En resumen, una concepción científica nos lleva a compadecer al criminal y a poner los medios para convertirlo en persona de fiar, pero al mismo tiempo nos permite mantenerlo separado de sus posibles víctimas mientras sea persona peligrosa (teniendo en cuenta, claro está, que la seguridad absoluta no está a nuestro alcance, y que los expertos pueden considerar resocializada a una persona que vuelve a delinquir).
Con el mismo criterio se puede actuar eficazmente contra personas que no violan ni asesinan, pero que han hecho grandes desfalcos al erario público. La derecha es con ellas muy benévola: todas vuelven pronto a la libertad, casi siempre sin haber devuelto lo que robaron. Sería preferible recluirlas en uno de esos poblados reformatorios privadas del goce de lo robado hasta que lo devuelvan, bajo la idea de que la no devolución es prueba de que se persiste en la actitud delictiva. De esta forma el delincuente no puede esperar a que pase el tiempo de condena (breve, porque estos delincuentes suelen tener influencias) para recuperar la fortuna escamoteada y vivir a lo grande. El mismo método cabe con quien se niega a colaborar con la justicia, por ejemplo no indicando dónde y cómo hizo desaparecer el cuerpo de una persona asesinada.
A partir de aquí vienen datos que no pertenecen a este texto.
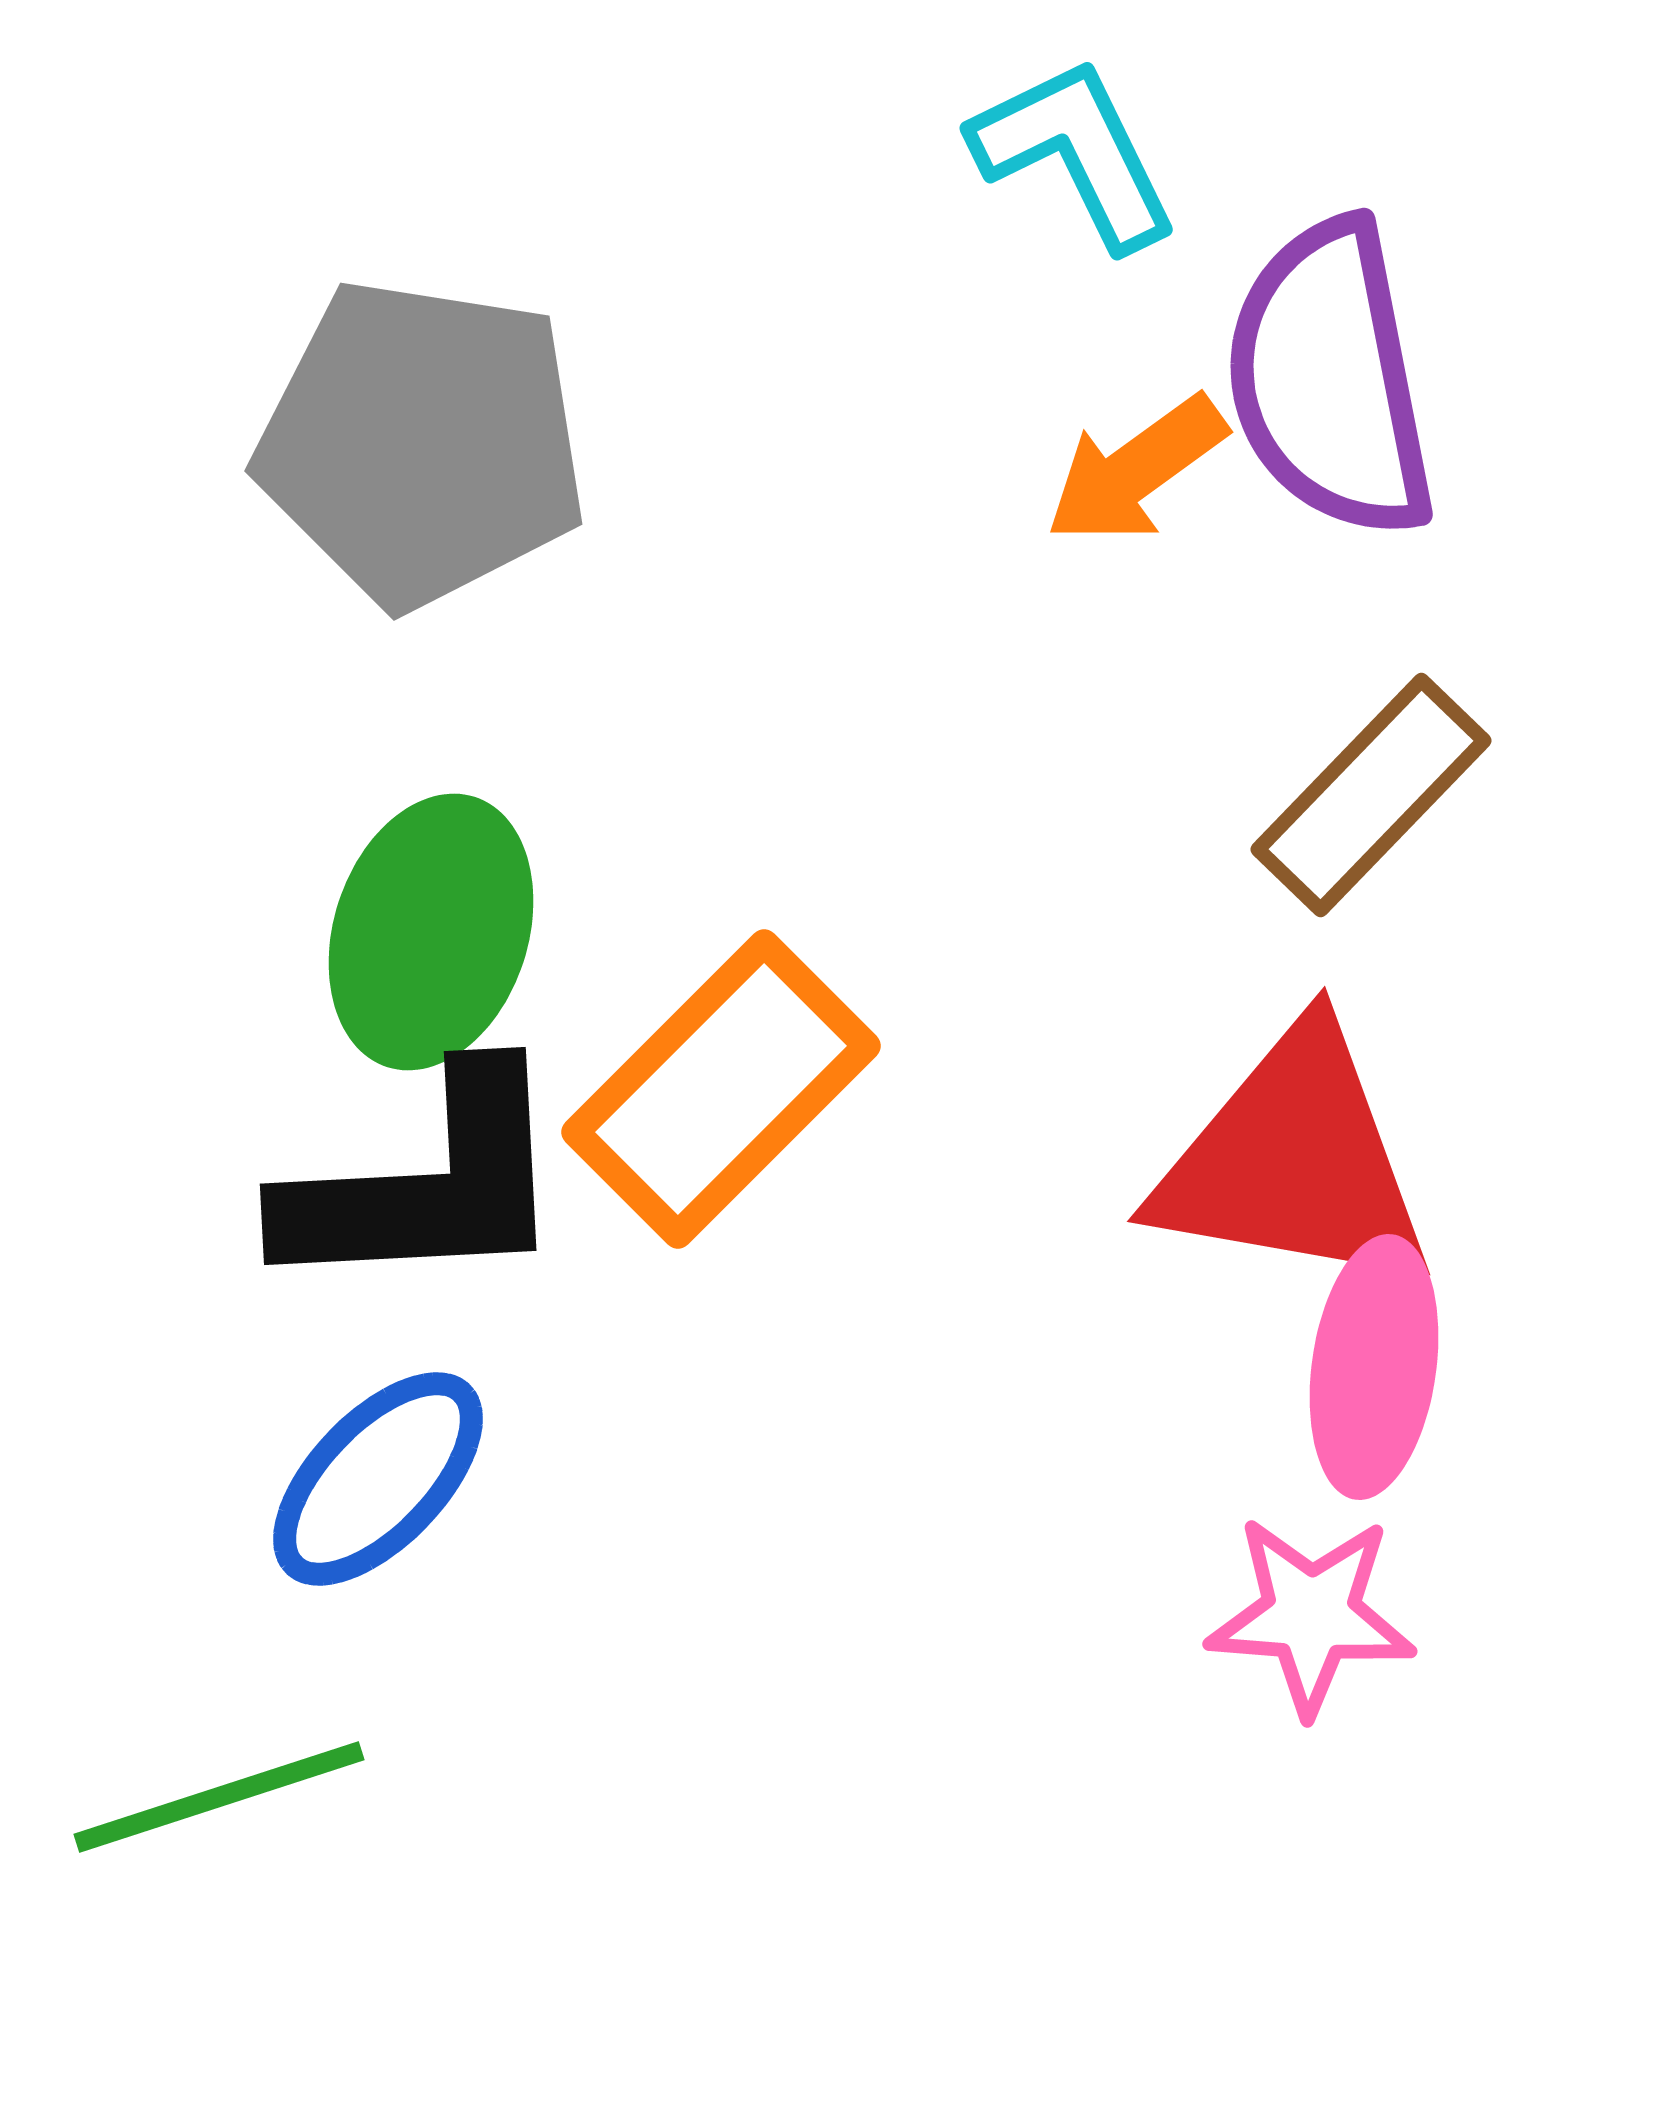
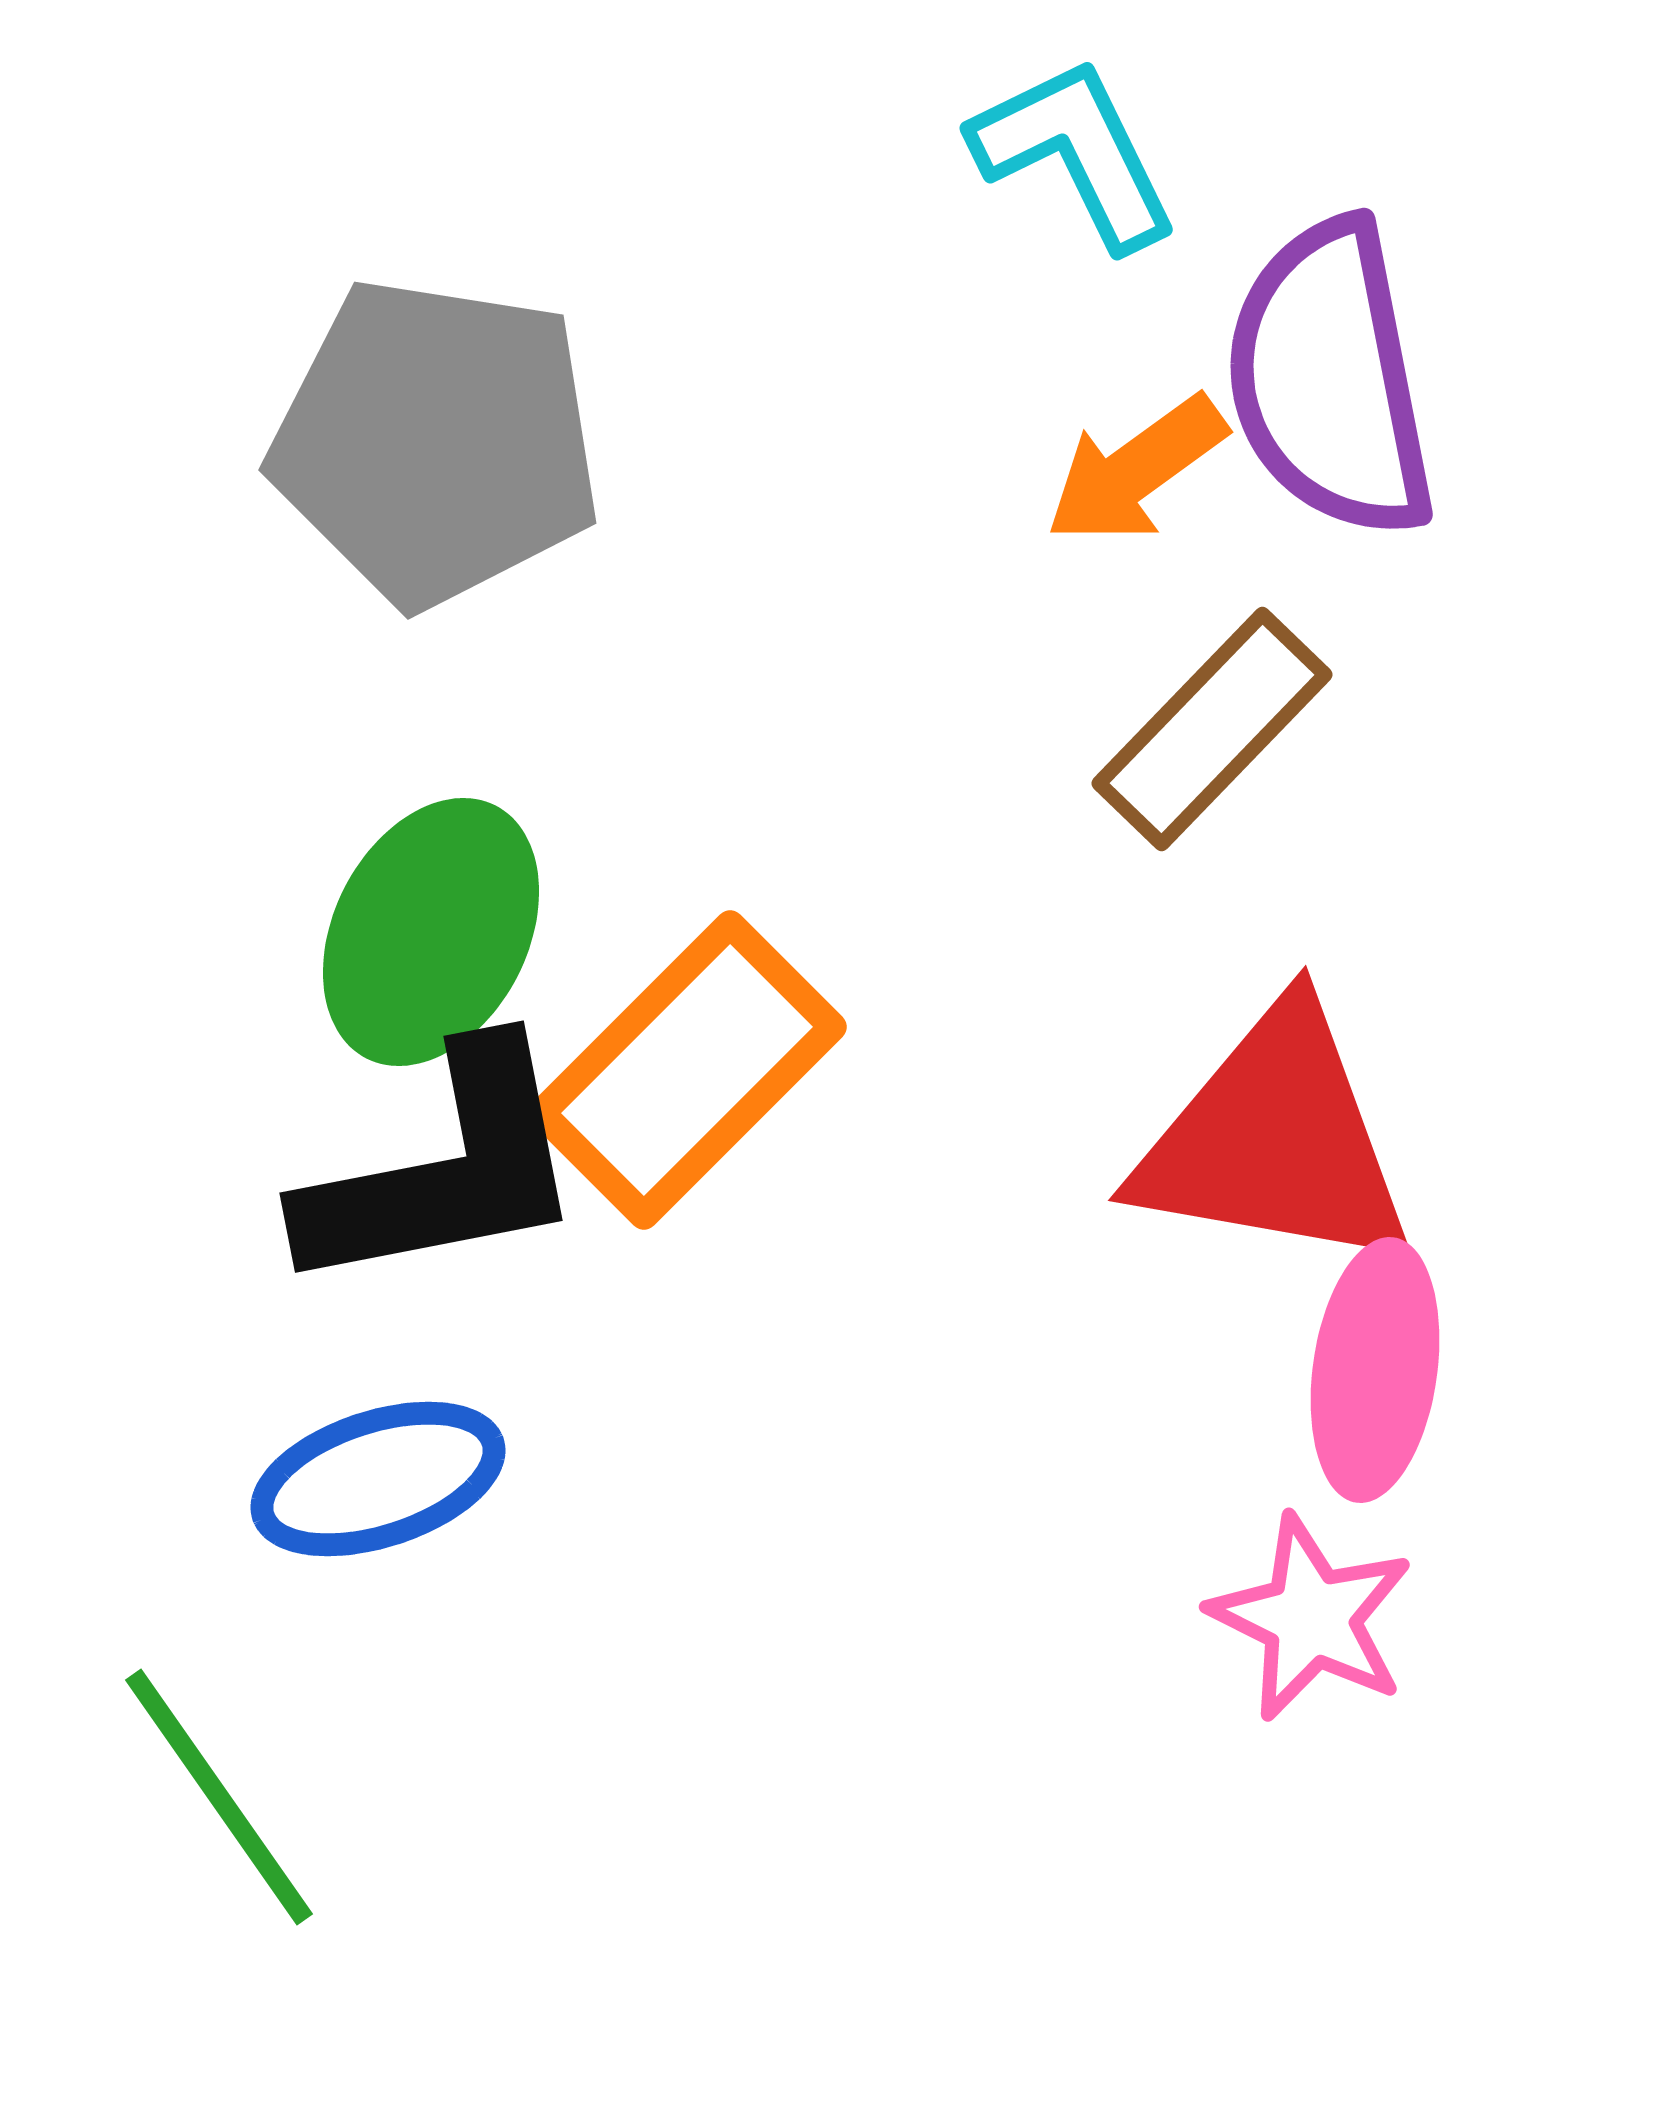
gray pentagon: moved 14 px right, 1 px up
brown rectangle: moved 159 px left, 66 px up
green ellipse: rotated 9 degrees clockwise
orange rectangle: moved 34 px left, 19 px up
red triangle: moved 19 px left, 21 px up
black L-shape: moved 18 px right, 14 px up; rotated 8 degrees counterclockwise
pink ellipse: moved 1 px right, 3 px down
blue ellipse: rotated 28 degrees clockwise
pink star: moved 3 px down; rotated 22 degrees clockwise
green line: rotated 73 degrees clockwise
En resumen: por partir del insostenible mito del alma culpable, el talante cuasiprogresista puede parecer preferible al reaccionario, pero tiene una dosis de hipocresía y fuertes contraindicaciones.
Dicho sea lo que antecede sin entrar en el tema de la definición de los delitos y sus penas: un pobre inmigrante que para sobrevivir se ve obligado al “top manta” comete un delito penado con cárcel. Quien defrauda 120.000 euros a Hacienda comete una simple falta.